What to produce
In the listing that follows, copy out each line that includes the word "para".

[Task material Boundary: Start]

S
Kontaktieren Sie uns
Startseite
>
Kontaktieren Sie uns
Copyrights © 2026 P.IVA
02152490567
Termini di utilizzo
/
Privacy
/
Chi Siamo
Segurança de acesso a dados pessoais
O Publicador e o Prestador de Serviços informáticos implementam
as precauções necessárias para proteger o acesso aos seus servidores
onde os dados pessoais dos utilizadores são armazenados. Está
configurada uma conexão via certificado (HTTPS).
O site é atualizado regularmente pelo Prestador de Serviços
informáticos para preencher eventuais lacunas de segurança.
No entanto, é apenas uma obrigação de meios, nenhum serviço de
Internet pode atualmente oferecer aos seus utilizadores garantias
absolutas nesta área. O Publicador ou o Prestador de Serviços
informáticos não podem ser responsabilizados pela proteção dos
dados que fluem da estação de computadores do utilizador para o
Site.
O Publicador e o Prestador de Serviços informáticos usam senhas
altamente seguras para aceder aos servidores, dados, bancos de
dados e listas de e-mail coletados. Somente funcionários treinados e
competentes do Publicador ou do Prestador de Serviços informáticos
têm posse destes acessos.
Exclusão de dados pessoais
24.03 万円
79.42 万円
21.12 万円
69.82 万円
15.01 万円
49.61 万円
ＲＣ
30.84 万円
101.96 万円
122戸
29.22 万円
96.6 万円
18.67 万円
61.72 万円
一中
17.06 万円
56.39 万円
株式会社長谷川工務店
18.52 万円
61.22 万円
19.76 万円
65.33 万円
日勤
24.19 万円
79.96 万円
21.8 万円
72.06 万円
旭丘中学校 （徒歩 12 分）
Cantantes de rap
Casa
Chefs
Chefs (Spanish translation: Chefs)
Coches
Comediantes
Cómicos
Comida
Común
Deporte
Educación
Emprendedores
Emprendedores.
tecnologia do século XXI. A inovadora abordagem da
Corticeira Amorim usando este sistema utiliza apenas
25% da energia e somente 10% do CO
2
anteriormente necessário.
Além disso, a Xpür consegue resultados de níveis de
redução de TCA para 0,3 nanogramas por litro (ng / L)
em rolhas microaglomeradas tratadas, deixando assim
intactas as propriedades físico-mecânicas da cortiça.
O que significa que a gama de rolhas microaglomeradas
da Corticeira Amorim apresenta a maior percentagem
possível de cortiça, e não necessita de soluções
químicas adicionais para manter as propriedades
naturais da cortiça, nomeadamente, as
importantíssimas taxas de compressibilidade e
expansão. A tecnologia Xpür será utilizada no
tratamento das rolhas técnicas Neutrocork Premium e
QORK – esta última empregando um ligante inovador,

[Task material Boundary: End]

Response to this exercise
as precauções necessárias para proteger o acesso aos seus servidores
informáticos para preencher eventuais lacunas de segurança.
dados que fluem da estação de computadores do utilizador para o
altamente seguras para aceder aos servidores, dados, bancos de
redução de TCA para 0,3 nanogramas por litro (ng / L)
químicas adicionais para manter as propriedades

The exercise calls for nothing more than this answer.